▶ _Task_: Go through the entries and write each one out again unchanged.

▶ _Data to use_:
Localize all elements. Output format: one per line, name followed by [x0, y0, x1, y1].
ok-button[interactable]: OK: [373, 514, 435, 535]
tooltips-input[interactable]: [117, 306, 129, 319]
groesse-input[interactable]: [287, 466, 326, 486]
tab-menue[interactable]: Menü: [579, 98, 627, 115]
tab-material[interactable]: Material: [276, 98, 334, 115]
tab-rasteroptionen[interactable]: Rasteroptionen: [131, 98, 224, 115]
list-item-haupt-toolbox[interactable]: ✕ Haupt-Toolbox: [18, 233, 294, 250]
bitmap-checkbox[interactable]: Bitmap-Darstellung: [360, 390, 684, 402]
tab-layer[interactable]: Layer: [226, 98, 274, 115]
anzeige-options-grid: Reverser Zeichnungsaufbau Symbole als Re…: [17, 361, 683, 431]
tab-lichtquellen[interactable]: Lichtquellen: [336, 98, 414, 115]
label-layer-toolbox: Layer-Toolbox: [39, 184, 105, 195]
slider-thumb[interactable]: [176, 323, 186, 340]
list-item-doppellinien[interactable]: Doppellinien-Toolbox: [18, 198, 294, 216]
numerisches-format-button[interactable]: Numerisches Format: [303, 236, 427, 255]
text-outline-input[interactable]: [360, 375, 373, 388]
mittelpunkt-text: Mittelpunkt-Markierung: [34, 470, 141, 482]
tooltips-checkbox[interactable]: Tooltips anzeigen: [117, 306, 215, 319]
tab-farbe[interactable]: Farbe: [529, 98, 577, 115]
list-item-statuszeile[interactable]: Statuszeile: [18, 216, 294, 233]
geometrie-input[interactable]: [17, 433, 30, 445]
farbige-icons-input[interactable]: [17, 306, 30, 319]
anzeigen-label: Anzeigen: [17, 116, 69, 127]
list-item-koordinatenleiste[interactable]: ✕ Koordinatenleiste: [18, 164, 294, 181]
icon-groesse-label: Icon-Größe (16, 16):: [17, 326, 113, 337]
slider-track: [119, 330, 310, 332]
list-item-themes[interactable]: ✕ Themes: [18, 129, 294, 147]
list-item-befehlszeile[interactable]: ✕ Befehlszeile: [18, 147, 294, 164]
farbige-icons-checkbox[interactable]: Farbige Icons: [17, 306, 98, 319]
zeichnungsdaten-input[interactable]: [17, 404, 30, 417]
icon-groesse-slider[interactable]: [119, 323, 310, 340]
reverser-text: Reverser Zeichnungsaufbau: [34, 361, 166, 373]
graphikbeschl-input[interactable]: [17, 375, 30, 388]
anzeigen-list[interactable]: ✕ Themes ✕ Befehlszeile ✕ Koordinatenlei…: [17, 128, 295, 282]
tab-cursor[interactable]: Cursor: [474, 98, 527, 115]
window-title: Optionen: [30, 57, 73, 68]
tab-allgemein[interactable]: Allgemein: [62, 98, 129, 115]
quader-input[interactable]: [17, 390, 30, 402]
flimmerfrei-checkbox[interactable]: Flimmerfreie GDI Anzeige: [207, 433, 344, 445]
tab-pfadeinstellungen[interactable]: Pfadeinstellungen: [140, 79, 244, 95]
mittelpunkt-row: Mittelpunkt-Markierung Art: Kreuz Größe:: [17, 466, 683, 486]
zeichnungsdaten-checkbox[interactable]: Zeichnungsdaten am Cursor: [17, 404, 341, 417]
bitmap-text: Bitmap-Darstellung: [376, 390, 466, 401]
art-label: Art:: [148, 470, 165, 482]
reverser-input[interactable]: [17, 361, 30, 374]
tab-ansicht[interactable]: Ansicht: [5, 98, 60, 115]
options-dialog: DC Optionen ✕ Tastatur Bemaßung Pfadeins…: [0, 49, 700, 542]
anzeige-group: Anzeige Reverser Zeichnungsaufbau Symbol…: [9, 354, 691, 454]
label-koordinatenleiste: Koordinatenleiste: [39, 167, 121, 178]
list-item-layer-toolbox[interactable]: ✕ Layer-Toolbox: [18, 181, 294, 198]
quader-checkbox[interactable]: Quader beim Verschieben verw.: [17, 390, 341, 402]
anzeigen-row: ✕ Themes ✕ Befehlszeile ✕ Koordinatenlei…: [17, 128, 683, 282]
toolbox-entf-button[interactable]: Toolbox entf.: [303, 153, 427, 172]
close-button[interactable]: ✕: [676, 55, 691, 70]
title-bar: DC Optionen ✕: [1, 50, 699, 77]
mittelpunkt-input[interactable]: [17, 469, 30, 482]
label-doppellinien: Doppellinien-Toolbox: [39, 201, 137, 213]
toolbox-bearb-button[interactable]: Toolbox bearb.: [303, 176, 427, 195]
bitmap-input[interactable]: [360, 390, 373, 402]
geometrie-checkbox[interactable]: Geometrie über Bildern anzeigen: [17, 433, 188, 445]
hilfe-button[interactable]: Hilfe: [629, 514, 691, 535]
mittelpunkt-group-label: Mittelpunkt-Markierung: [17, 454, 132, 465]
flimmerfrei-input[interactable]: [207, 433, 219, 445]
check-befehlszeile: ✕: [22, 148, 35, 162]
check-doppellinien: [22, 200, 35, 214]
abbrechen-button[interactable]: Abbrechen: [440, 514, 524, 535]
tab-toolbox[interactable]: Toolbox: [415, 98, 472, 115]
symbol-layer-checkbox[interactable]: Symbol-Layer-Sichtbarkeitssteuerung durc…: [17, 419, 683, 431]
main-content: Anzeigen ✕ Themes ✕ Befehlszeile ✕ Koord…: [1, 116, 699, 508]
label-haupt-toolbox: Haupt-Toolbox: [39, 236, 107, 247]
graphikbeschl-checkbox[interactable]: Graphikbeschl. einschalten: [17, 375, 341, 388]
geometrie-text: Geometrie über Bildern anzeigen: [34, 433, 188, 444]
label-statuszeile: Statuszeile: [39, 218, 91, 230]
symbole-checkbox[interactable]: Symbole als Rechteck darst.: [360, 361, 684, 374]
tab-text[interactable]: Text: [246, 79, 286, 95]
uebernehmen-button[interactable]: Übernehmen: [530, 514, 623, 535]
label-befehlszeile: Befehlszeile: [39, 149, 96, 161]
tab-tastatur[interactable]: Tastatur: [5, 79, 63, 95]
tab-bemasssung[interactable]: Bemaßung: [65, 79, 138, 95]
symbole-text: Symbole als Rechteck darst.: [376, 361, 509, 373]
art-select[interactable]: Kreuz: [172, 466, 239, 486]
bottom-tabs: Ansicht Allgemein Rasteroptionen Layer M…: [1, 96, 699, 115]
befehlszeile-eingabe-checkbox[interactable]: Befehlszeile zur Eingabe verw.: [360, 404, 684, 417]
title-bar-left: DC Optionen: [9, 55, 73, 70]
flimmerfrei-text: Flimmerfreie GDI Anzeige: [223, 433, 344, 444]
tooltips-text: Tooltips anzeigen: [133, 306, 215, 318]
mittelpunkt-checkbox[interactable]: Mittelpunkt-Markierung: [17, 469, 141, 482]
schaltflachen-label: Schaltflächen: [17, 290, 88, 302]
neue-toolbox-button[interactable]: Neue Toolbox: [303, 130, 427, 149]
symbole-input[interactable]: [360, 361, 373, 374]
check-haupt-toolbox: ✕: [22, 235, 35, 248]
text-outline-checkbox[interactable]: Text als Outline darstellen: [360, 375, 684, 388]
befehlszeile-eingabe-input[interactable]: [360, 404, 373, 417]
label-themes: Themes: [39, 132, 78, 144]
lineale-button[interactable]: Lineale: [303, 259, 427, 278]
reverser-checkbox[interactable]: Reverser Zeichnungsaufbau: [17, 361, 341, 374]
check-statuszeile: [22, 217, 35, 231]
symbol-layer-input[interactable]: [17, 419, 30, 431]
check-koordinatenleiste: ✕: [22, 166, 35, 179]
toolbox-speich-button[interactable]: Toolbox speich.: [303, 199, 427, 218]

▶ _Solution for this problem_:
Localize all elements. Output format: one per line, name followed by [x0, y0, x1, y1].
ok-button[interactable]: OK: [373, 514, 435, 535]
tooltips-input[interactable]: [117, 306, 129, 319]
groesse-input[interactable]: [287, 466, 326, 486]
tab-menue[interactable]: Menü: [579, 98, 627, 115]
tab-material[interactable]: Material: [276, 98, 334, 115]
tab-rasteroptionen[interactable]: Rasteroptionen: [131, 98, 224, 115]
list-item-haupt-toolbox[interactable]: ✕ Haupt-Toolbox: [18, 233, 294, 250]
bitmap-checkbox[interactable]: Bitmap-Darstellung: [360, 390, 684, 402]
tab-layer[interactable]: Layer: [226, 98, 274, 115]
anzeige-options-grid: Reverser Zeichnungsaufbau Symbole als Re…: [17, 361, 683, 431]
tab-lichtquellen[interactable]: Lichtquellen: [336, 98, 414, 115]
label-layer-toolbox: Layer-Toolbox: [39, 184, 105, 195]
slider-thumb[interactable]: [176, 323, 186, 340]
list-item-doppellinien[interactable]: Doppellinien-Toolbox: [18, 198, 294, 216]
numerisches-format-button[interactable]: Numerisches Format: [303, 236, 427, 255]
text-outline-input[interactable]: [360, 375, 373, 388]
mittelpunkt-text: Mittelpunkt-Markierung: [34, 470, 141, 482]
tooltips-checkbox[interactable]: Tooltips anzeigen: [117, 306, 215, 319]
tab-farbe[interactable]: Farbe: [529, 98, 577, 115]
list-item-statuszeile[interactable]: Statuszeile: [18, 216, 294, 233]
geometrie-input[interactable]: [17, 433, 30, 445]
farbige-icons-input[interactable]: [17, 306, 30, 319]
anzeigen-label: Anzeigen: [17, 116, 69, 127]
list-item-koordinatenleiste[interactable]: ✕ Koordinatenleiste: [18, 164, 294, 181]
icon-groesse-label: Icon-Größe (16, 16):: [17, 326, 113, 337]
slider-track: [119, 330, 310, 332]
list-item-themes[interactable]: ✕ Themes: [18, 129, 294, 147]
list-item-befehlszeile[interactable]: ✕ Befehlszeile: [18, 147, 294, 164]
farbige-icons-checkbox[interactable]: Farbige Icons: [17, 306, 98, 319]
zeichnungsdaten-input[interactable]: [17, 404, 30, 417]
icon-groesse-slider[interactable]: [119, 323, 310, 340]
reverser-text: Reverser Zeichnungsaufbau: [34, 361, 166, 373]
graphikbeschl-input[interactable]: [17, 375, 30, 388]
anzeigen-list[interactable]: ✕ Themes ✕ Befehlszeile ✕ Koordinatenlei…: [17, 128, 295, 282]
tab-cursor[interactable]: Cursor: [474, 98, 527, 115]
window-title: Optionen: [30, 57, 73, 68]
tab-allgemein[interactable]: Allgemein: [62, 98, 129, 115]
quader-input[interactable]: [17, 390, 30, 402]
flimmerfrei-checkbox[interactable]: Flimmerfreie GDI Anzeige: [207, 433, 344, 445]
tab-pfadeinstellungen[interactable]: Pfadeinstellungen: [140, 79, 244, 95]
mittelpunkt-row: Mittelpunkt-Markierung Art: Kreuz Größe:: [17, 466, 683, 486]
zeichnungsdaten-checkbox[interactable]: Zeichnungsdaten am Cursor: [17, 404, 341, 417]
bitmap-text: Bitmap-Darstellung: [376, 390, 466, 401]
art-label: Art:: [148, 470, 165, 482]
reverser-input[interactable]: [17, 361, 30, 374]
tab-ansicht[interactable]: Ansicht: [5, 98, 60, 115]
options-dialog: DC Optionen ✕ Tastatur Bemaßung Pfadeins…: [0, 49, 700, 542]
anzeige-group: Anzeige Reverser Zeichnungsaufbau Symbol…: [9, 354, 691, 454]
label-koordinatenleiste: Koordinatenleiste: [39, 167, 121, 178]
list-item-layer-toolbox[interactable]: ✕ Layer-Toolbox: [18, 181, 294, 198]
quader-checkbox[interactable]: Quader beim Verschieben verw.: [17, 390, 341, 402]
anzeigen-row: ✕ Themes ✕ Befehlszeile ✕ Koordinatenlei…: [17, 128, 683, 282]
toolbox-entf-button[interactable]: Toolbox entf.: [303, 153, 427, 172]
close-button[interactable]: ✕: [676, 55, 691, 70]
title-bar: DC Optionen ✕: [1, 50, 699, 77]
mittelpunkt-input[interactable]: [17, 469, 30, 482]
label-doppellinien: Doppellinien-Toolbox: [39, 201, 137, 213]
toolbox-bearb-button[interactable]: Toolbox bearb.: [303, 176, 427, 195]
bitmap-input[interactable]: [360, 390, 373, 402]
geometrie-checkbox[interactable]: Geometrie über Bildern anzeigen: [17, 433, 188, 445]
hilfe-button[interactable]: Hilfe: [629, 514, 691, 535]
mittelpunkt-group-label: Mittelpunkt-Markierung: [17, 454, 132, 465]
flimmerfrei-input[interactable]: [207, 433, 219, 445]
check-befehlszeile: ✕: [22, 148, 35, 162]
check-doppellinien: [22, 200, 35, 214]
abbrechen-button[interactable]: Abbrechen: [440, 514, 524, 535]
tab-toolbox[interactable]: Toolbox: [415, 98, 472, 115]
symbol-layer-checkbox[interactable]: Symbol-Layer-Sichtbarkeitssteuerung durc…: [17, 419, 683, 431]
main-content: Anzeigen ✕ Themes ✕ Befehlszeile ✕ Koord…: [1, 116, 699, 508]
label-haupt-toolbox: Haupt-Toolbox: [39, 236, 107, 247]
graphikbeschl-checkbox[interactable]: Graphikbeschl. einschalten: [17, 375, 341, 388]
geometrie-text: Geometrie über Bildern anzeigen: [34, 433, 188, 444]
label-statuszeile: Statuszeile: [39, 218, 91, 230]
symbole-checkbox[interactable]: Symbole als Rechteck darst.: [360, 361, 684, 374]
tab-text[interactable]: Text: [246, 79, 286, 95]
uebernehmen-button[interactable]: Übernehmen: [530, 514, 623, 535]
label-befehlszeile: Befehlszeile: [39, 149, 96, 161]
tab-tastatur[interactable]: Tastatur: [5, 79, 63, 95]
tab-bemasssung[interactable]: Bemaßung: [65, 79, 138, 95]
symbole-text: Symbole als Rechteck darst.: [376, 361, 509, 373]
art-select[interactable]: Kreuz: [172, 466, 239, 486]
bottom-tabs: Ansicht Allgemein Rasteroptionen Layer M…: [1, 96, 699, 115]
befehlszeile-eingabe-checkbox[interactable]: Befehlszeile zur Eingabe verw.: [360, 404, 684, 417]
title-bar-left: DC Optionen: [9, 55, 73, 70]
flimmerfrei-text: Flimmerfreie GDI Anzeige: [223, 433, 344, 444]
tooltips-text: Tooltips anzeigen: [133, 306, 215, 318]
mittelpunkt-checkbox[interactable]: Mittelpunkt-Markierung: [17, 469, 141, 482]
schaltflachen-label: Schaltflächen: [17, 290, 88, 302]
neue-toolbox-button[interactable]: Neue Toolbox: [303, 130, 427, 149]
symbole-input[interactable]: [360, 361, 373, 374]
check-haupt-toolbox: ✕: [22, 235, 35, 248]
text-outline-checkbox[interactable]: Text als Outline darstellen: [360, 375, 684, 388]
befehlszeile-eingabe-input[interactable]: [360, 404, 373, 417]
label-themes: Themes: [39, 132, 78, 144]
lineale-button[interactable]: Lineale: [303, 259, 427, 278]
reverser-checkbox[interactable]: Reverser Zeichnungsaufbau: [17, 361, 341, 374]
check-statuszeile: [22, 217, 35, 231]
symbol-layer-input[interactable]: [17, 419, 30, 431]
check-koordinatenleiste: ✕: [22, 166, 35, 179]
toolbox-speich-button[interactable]: Toolbox speich.: [303, 199, 427, 218]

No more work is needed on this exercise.